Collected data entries
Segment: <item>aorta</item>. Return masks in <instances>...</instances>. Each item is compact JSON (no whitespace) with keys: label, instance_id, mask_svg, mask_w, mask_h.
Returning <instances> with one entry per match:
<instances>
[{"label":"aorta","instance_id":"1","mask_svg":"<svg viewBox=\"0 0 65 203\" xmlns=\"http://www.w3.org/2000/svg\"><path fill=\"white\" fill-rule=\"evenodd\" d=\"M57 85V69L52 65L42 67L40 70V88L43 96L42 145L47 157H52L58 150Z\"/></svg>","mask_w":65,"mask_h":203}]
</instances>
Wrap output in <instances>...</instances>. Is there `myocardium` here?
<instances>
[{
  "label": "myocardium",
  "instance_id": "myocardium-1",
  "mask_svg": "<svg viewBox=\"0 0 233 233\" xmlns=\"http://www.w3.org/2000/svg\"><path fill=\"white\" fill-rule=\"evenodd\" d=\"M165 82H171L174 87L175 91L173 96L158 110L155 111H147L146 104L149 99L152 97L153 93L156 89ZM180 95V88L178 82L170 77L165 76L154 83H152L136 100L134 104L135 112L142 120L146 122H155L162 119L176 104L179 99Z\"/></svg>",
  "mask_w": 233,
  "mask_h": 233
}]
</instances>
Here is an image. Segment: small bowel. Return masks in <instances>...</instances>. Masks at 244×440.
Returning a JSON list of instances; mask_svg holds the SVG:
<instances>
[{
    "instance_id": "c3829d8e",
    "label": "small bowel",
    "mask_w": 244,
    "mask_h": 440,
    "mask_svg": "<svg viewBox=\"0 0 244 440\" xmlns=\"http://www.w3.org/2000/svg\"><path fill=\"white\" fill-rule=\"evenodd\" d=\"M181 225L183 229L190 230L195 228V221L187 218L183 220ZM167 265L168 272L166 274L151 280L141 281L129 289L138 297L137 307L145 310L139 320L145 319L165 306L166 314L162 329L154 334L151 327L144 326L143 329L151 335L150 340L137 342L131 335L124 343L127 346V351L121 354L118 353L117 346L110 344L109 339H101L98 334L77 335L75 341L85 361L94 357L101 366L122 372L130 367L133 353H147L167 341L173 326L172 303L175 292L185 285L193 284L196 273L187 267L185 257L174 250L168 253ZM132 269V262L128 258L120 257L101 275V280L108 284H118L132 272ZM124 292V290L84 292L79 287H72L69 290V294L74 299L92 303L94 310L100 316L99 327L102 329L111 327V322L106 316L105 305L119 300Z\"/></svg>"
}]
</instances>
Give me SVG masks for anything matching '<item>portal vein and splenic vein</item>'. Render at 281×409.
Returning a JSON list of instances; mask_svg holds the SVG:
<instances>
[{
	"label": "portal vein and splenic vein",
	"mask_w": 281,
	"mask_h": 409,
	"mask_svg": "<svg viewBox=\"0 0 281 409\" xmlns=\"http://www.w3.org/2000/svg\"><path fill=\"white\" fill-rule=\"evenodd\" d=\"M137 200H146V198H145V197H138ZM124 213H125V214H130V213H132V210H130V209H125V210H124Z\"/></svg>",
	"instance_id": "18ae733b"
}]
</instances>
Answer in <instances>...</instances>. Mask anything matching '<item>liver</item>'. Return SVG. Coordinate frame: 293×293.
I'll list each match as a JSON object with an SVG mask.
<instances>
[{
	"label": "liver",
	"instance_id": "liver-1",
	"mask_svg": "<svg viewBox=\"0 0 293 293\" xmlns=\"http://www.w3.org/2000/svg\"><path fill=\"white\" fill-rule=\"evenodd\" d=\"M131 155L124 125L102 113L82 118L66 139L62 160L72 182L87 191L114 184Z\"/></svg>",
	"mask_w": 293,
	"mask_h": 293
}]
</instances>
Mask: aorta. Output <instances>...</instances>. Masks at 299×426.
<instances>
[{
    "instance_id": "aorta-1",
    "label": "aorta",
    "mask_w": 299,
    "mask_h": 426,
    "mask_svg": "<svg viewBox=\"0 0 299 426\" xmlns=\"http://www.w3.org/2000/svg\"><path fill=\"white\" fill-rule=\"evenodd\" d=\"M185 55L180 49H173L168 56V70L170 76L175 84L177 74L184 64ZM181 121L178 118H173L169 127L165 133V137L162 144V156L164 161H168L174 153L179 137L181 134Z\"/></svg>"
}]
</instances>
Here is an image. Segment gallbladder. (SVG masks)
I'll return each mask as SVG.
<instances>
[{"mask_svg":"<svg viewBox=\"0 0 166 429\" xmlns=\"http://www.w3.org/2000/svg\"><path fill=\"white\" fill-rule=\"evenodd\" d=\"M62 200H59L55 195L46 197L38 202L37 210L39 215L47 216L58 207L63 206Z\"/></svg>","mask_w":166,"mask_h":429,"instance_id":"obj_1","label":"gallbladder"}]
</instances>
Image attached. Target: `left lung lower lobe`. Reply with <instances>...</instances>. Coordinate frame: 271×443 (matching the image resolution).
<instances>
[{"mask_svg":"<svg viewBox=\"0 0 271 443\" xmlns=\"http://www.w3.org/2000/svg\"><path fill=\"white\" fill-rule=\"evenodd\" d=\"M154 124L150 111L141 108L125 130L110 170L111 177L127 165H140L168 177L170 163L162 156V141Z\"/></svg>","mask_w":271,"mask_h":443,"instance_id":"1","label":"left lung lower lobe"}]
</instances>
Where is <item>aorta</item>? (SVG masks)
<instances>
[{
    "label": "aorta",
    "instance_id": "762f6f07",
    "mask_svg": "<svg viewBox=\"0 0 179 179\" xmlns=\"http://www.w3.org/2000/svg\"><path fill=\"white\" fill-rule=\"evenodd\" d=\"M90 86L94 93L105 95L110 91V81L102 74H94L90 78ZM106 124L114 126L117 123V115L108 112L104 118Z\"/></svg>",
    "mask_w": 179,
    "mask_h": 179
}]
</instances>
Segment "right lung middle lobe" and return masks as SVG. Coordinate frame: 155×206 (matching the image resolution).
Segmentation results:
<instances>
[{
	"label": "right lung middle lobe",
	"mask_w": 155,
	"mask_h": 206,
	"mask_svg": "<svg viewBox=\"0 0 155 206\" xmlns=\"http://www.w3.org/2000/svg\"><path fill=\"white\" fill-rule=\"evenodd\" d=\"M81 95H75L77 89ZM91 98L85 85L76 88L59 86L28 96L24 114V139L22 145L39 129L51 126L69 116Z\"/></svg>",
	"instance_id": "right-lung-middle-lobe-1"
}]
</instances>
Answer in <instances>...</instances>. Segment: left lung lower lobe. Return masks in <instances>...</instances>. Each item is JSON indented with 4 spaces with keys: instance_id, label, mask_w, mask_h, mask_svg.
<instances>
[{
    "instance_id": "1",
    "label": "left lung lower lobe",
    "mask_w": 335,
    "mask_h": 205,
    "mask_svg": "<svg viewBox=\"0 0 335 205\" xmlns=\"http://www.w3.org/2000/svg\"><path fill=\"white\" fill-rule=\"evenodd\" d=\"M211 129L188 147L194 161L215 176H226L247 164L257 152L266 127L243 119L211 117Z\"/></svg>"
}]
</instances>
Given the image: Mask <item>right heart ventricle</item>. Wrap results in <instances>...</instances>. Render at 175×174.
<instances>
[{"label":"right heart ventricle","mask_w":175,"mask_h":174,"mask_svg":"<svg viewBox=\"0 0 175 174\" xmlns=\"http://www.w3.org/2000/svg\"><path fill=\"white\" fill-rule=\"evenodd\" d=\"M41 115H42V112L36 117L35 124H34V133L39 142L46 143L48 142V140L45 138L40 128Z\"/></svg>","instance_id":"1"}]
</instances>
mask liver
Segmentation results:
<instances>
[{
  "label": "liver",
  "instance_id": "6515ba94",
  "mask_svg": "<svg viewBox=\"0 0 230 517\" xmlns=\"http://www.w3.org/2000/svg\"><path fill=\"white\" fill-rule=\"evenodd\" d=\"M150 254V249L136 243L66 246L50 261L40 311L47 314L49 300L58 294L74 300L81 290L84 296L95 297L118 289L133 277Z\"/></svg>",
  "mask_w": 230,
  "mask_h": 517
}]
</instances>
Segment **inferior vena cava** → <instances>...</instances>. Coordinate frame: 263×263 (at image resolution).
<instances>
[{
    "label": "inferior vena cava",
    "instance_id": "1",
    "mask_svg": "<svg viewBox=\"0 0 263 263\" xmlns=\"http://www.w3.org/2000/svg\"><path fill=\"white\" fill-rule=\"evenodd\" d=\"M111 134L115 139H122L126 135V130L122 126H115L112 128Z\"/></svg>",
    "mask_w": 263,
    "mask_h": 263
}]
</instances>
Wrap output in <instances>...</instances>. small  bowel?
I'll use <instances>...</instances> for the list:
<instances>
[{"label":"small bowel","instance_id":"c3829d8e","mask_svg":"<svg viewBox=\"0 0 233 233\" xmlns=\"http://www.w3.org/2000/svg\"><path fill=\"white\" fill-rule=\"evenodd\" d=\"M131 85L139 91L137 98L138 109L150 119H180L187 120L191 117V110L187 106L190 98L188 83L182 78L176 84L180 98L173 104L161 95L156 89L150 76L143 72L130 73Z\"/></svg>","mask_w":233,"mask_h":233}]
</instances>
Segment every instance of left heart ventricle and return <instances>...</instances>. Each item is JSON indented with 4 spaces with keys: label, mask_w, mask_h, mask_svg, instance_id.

• **WHAT THE EXERCISE ASKS**
Starting at the line that contains "Wrap output in <instances>...</instances>. small", retype each line through the last one in the records, both included, and add nothing.

• **TASK SOLUTION**
Wrap output in <instances>...</instances>. small  bowel?
I'll use <instances>...</instances> for the list:
<instances>
[{"label":"small bowel","instance_id":"c3829d8e","mask_svg":"<svg viewBox=\"0 0 233 233\" xmlns=\"http://www.w3.org/2000/svg\"><path fill=\"white\" fill-rule=\"evenodd\" d=\"M131 85L139 91L137 98L138 109L150 119H180L187 120L191 117V110L187 106L190 98L188 83L182 78L176 84L180 98L173 104L161 95L156 89L150 76L143 72L130 73Z\"/></svg>","mask_w":233,"mask_h":233}]
</instances>
Segment every instance of left heart ventricle and return <instances>...</instances>. Each item is JSON indented with 4 spaces with keys: label, mask_w, mask_h, mask_svg, instance_id.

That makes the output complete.